Opinion
No. 2 CA-CV 2020-0100
04-14-2021
COUNSEL Walter Johnson, Tucson In Propria Persona Laura Conover, Pima County Attorney By Kevin S. Krejci, Deputy County Attorney, Tucson Counsel for Appellee
THIS DECISION DOES NOT CREATE LEGAL PRECEDENT AND MAY NOT BE CITED EXCEPT AS AUTHORIZED BY APPLICABLE RULES.
NOT FOR PUBLICATION
See Ariz. R. Sup. Ct. 111(c)(1); Ariz. R. Civ. App. P. 28(a)(1), (f). Appeal from the Superior Court in Pima County
No. C20195949
The Honorable Brenden J. Griffin, Judge
AFFIRMED
COUNSEL Walter Johnson, Tucson
In Propria Persona Laura Conover, Pima County Attorney
By Kevin S. Krejci, Deputy County Attorney, Tucson
Counsel for Appellee
MEMORANDUM DECISION
Vice Chief Judge Staring authored the decision of the Court, in which Presiding Judge Espinosa and Judge Eckerstrom concurred. STARING, Vice Chief Judge:
¶1 Walter Johnson appeals from the trial court's denial of his motion for relief from judgment forfeiting his interest in the real property known as 4149 E. Flower Street. He contends this case "should be remanded . . . [and] the [j]udgment of [f]orfeiture should be vacated." For the following reasons, we affirm.
Factual and Procedural Background
¶2 In 2019, the state seized and initiated forfeiture proceedings against the property at 4149 E. Flower Street—Johnson's home—alleging it housed an illegal marijuana grow operation. Johnson failed to file an answer pursuant to A.R.S. § 13-4311(G), and the trial court ordered the property forfeited. Citing Rule 60(b)(1), Ariz. R. Civ. P., Johnson filed a "motion to vacate," requesting that the court set aside its judgment based on his "excusable neglect" in failing to file an answer in the forfeiture proceeding. The court denied the motion, concluding Johnson could not "satisfy the set-aside grounds" and noting he had "pled guilty to crimes that support the forfeiture of the property at issue." This appeal followed. We have jurisdiction pursuant to A.R.S. §§ 12-120.21(A)(1) and 12-2101(A)(1).
Discussion
¶3 Johnson asserts that the trial court erred in denying his motion to vacate the forfeiture judgment despite his failure to file an answer and that the forfeiture of his home constituted an excessive fine in violation of the Eighth Amendment. We review a denial of a Rule 60 motion for an abuse of discretion. See Ruffino v. Lokosky, 245 Ariz. 165, ¶ 9 (App. 2018). Constitutional issues, however, are reviewed de novo. Chaurasia v. Gen.
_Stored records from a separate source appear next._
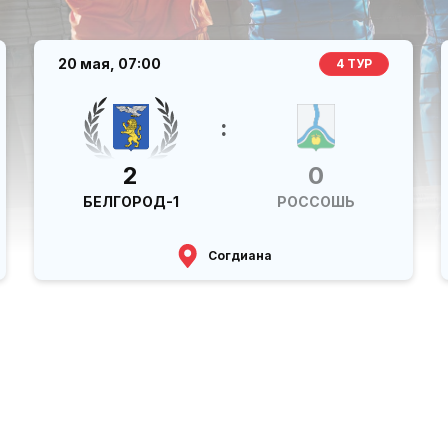
20 мая,
07:00
4 ТУР
:
2
0
БЕЛГОРОД-1
РОССОШЬ
Согдиана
Motors Corp., 212 Ariz. 18, ¶ 35 (App. 2006).
¶4 Rule 60(b)(1) provides that a trial court "may relieve a party or its legal representative from a final judgment, order, or proceeding" based on "mistake, inadvertence, surprise, or excusable neglect." To warrant setting aside a judgment for excusable neglect, a party must demonstrate both "a failure to answer because of excusable neglect, and . . . that there was a meritorious defense." Gillette v. Lanier, 2 Ariz. App. 66, 68 (1965).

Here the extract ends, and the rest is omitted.